Friday, March 22

CAE does a disservice to both note-takers and students who need their notes

The UCLA Center for Accessible Education recently changed incentives for its note-taker program, in which students submit their notes to be used by students incapable of taking their own. The new incentives are a downgrade rather than an upgrade, and must be amended again. (Amy Dixon/Photo editor)

The UCLA Center for Accessible Education recently changed incentives for its note-taker program, in which students submit their notes to be used by students incapable of taking their own. The new incentives are a downgrade rather than an upgrade, and must be amended again. (Amy Dixon/Photo editor)

The UCLA Center for Accessible Education needs to take some notes on how to better serve students with disabilities.

By law and university policy, CAE is required “to provide academic support services to regularly enrolled students with documented permanent and temporary disabilities.” One of these support systems is providing notes for students with learning, psychological or physical disabilities. Students used to submit a sample of their own notes and those chosen from the applicant pool would receive a quarterly stipend of about $100 per course.

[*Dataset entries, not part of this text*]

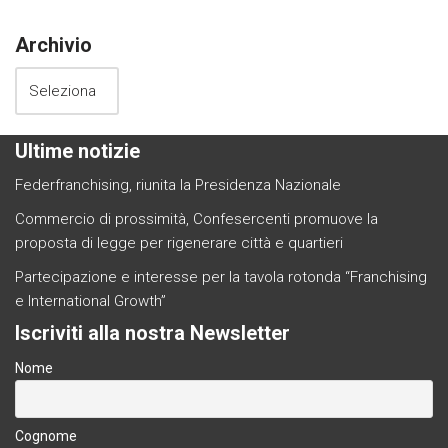
Archivio
Ultime notizie
Federfranchising, riunita la Presidenza Nazionale
Commercio di prossimità, Confesercenti promuove la
proposta di legge per rigenerare città e quartieri
Partecipazione e interesse per la tavola rotonda “Franchising
e International Growth”
Iscriviti alla nostra Newsletter
Nome
Cognome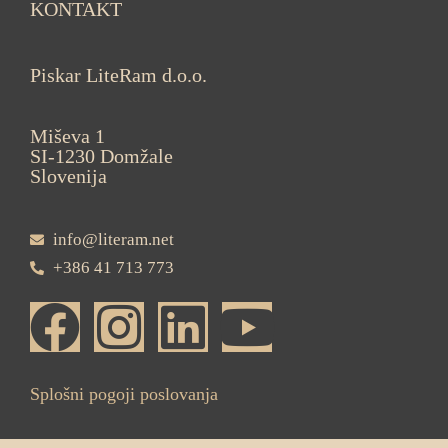
KONTAKT
Piskar LiteRam d.o.o.
Miševa 1
SI-1230 Domžale
Slovenija
info@literam.net
+386 41 713 773
Splošni pogoji poslovanja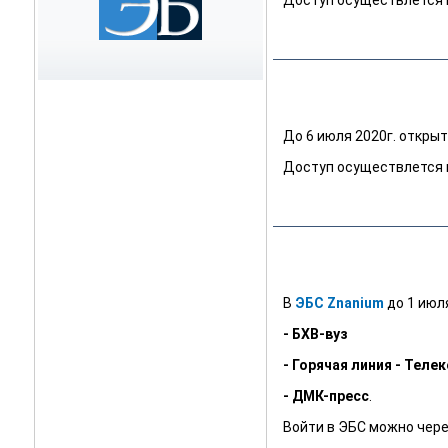
Доступ осуществлется п
До 6 июля 2020г. откры
Доступ осуществлется п
В
ЭБС Znanium
до 1 июл
- БХВ-вуз
- Горячая линия - Теле
-
ДМК-пресс
.
Войти в ЭБС можно чере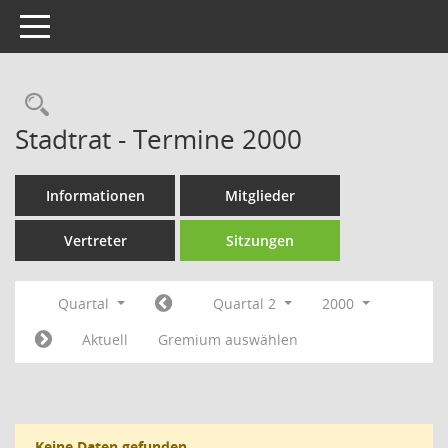
Toggle navigation
Rechercheauswahl
Stadtrat - Termine 2000
Informationen
Mitglieder
Vertreter
Sitzungen
Quartal
Quartal 2
2000
Aktuell
Gremium auswählen
Keine Daten gefunden.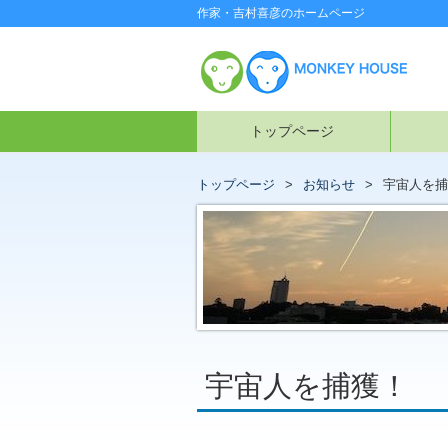
作家・吉村喜彦のホームページ
トップページ
トップページ
お知らせ
宇宙人を捕
宇宙人を捕獲！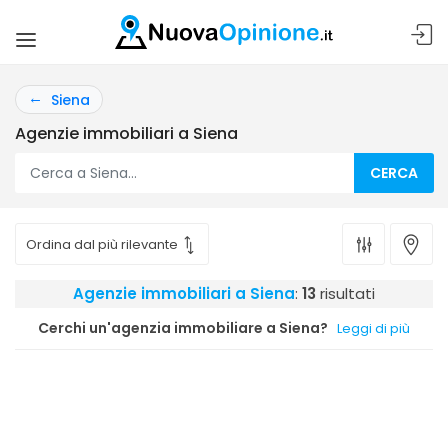
Siena
Agenzie immobiliari a Siena
CERCA
Agenzie immobiliari a Siena
:
13
risultati
Cerchi un'agenzia immobiliare a Siena?
Leggi di più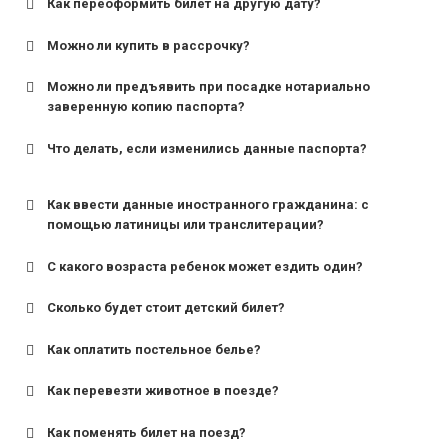
Как переоформить билет на другую дату?
Можно ли купить в рассрочку?
Можно ли предъявить при посадке нотариально
заверенную копию паспорта?
Что делать, если изменились данные паспорта?
Как ввести данные иностранного гражданина: с
помощью латиницы или транслитерации?
С какого возраста ребенок может ездить один?
Сколько будет стоит детский билет?
Как оплатить постельное белье?
для поездов дальнего следования — от 10 лет и
старше;
Как перевезти животное в поезде?
для пригородных поездов — от 7 лет.
Как поменять билет на поезд?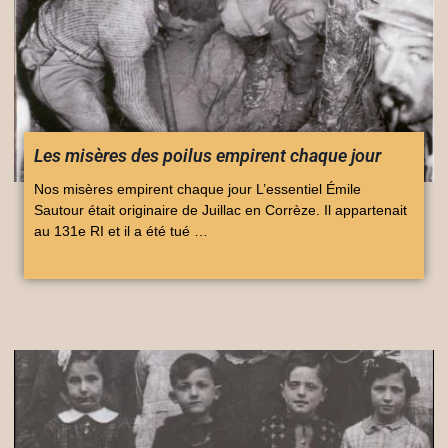
Les misères des poilus empirent chaque jour
Nos misères empirent chaque jour L’essentiel Émile
Sautour était originaire de Juillac en Corrèze. Il appartenait
au 131e RI et il a été tué …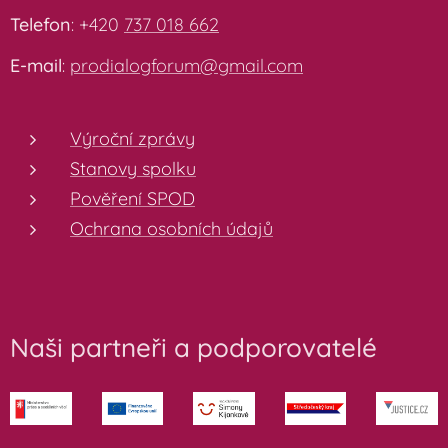
Telefon
: +420
737 018 662
E-mail
:
prodialogforum@gmail.com
Výroční zprávy
Stanovy spolku
Pověření SPOD
Ochrana osobních údajů
Naši partneři a podporovatelé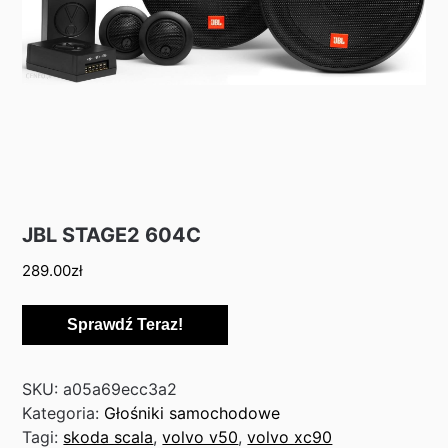
JBL STAGE2 604C
289.00
zł
Sprawdź Teraz!
SKU:
a05a69ecc3a2
Kategoria:
Głośniki samochodowe
Tagi:
skoda scala
,
volvo v50
,
volvo xc90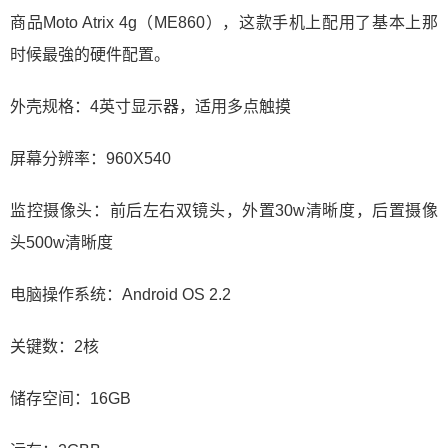
商品Moto Atrix 4g（ME860），这款手机上配用了基本上那
时候最強的硬件配置。
外壳规格：4英寸显示器，适用多点触摸
屏幕分辨率：960X540
监控摄像头：前后左右双镜头，外置30w清晰度，后置摄像
头500w清晰度
电脑操作系统：Android OS 2.2
关键数：2核
储存空间：16GB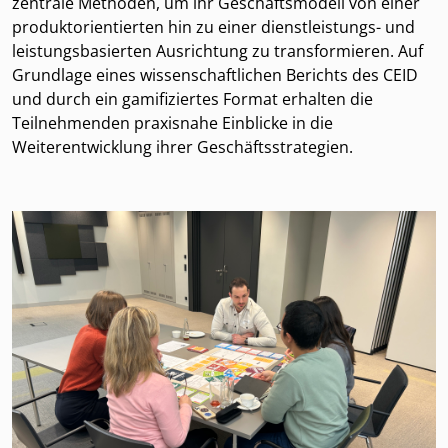
zentrale Methoden, um ihr Geschäftsmodell von einer
produktorientierten hin zu einer dienstleistungs- und
leistungsbasierten Ausrichtung zu transformieren. Auf
Grundlage eines wissenschaftlichen Berichts des CEID
und durch ein gamifiziertes Format erhalten die
Teilnehmenden praxisnahe Einblicke in die
Weiterentwicklung ihrer Geschäftsstrategien.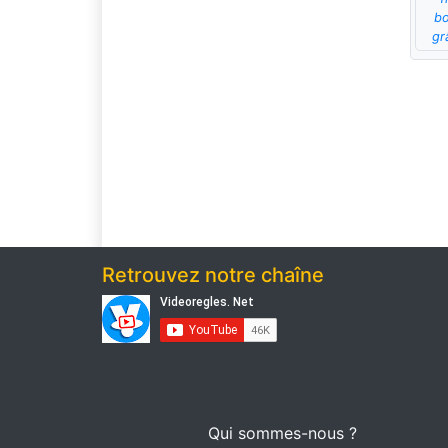
bo
gr
Retrouvez notre chaîne
Qui sommes-nous ?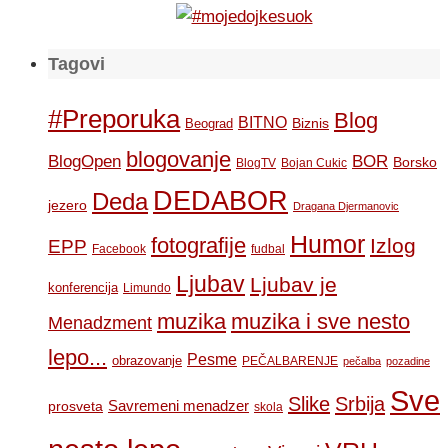
Tagovi
#Preporuka
Blog
BITNO
Biznis
Beograd
blogovanje
BOR
BlogOpen
Borsko
BlogTV
Bojan Cukic
DEDABOR
Deda
jezero
Dragana Djermanovic
Humor
fotografije
Izlog
EPP
Facebook
fudbal
Ljubav
Ljubav je
konferencija
Limundo
muzika
muzika i sve nesto
Menadzment
lepo...
Pesme
obrazovanje
PEČALBARENJE
pečalba
pozadine
Sve
Slike
Srbija
Savremeni menadzer
prosveta
skola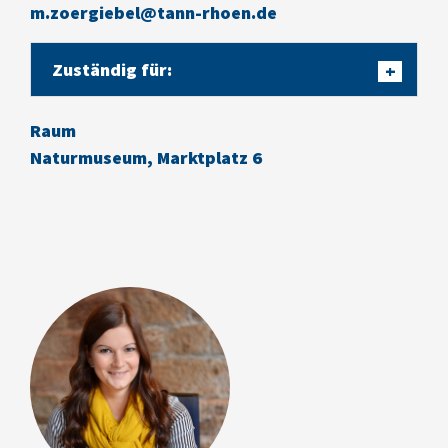
m.zoergiebel@tann-rhoen.de
Zuständig für:
+
Raum
Naturmuseum, Marktplatz 6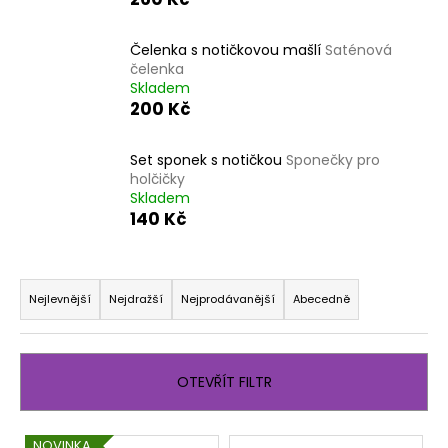
a
j
Čelenka s notičkovou mašlí
Saténová
čelenka
í
Skladem
t
200 Kč
?
Set sponek s notičkou
Sponečky pro
holčičky
Skladem
140 Kč
HLEDAT
Ř
a
Nejlevnější
Nejdražší
Nejprodávanější
Abecedně
D
z
o
e
p
n
o
OTEVŘÍT FILTR
í
r
u
p
V
NOVINKA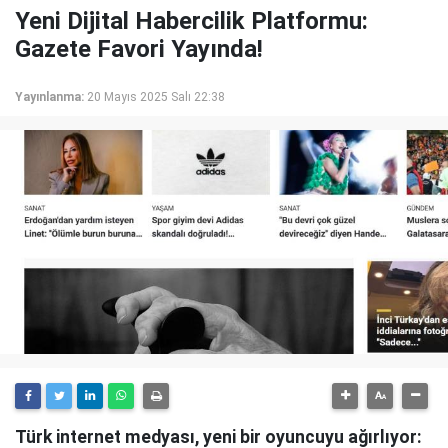
Yeni Dijital Habercilik Platformu:
Gazete Favori Yayında!
Yayınlanma:
20 Mayıs 2025 Salı 22:38
Türk internet medyası, yeni bir oyuncuyu ağırlıyor:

Now, compensation for notes is a thing of the past. Recent updates to note-taker compensation policies have turned the quarterly stipend into a letter of recommendation from the CAE director, a certificate of appreciation and a luncheon dedicated to celebrating the True Bruin Values of service.

That sounds a lot more like a middle school perfect attendance celebration than an incentive to work for CAE.

Undercutting financial incentives for student note-takers will serve as a huge deterrent to an already flawed system. There aren’t enough students applying to be note-takers as it is, and there is no standard for the quality of notes nor penalties for those who submit notes late or not at all. For students with disabilities who rely on these notes to stay ahead academically, the new policies may increase the instances of them getting useless notes or no notes at all.

CAE needs to bring back the financial stipend in addition to all these new incentives, and introduce new quality-assurance regulations if it hopes to truly serve the needs of students seeking accommodations.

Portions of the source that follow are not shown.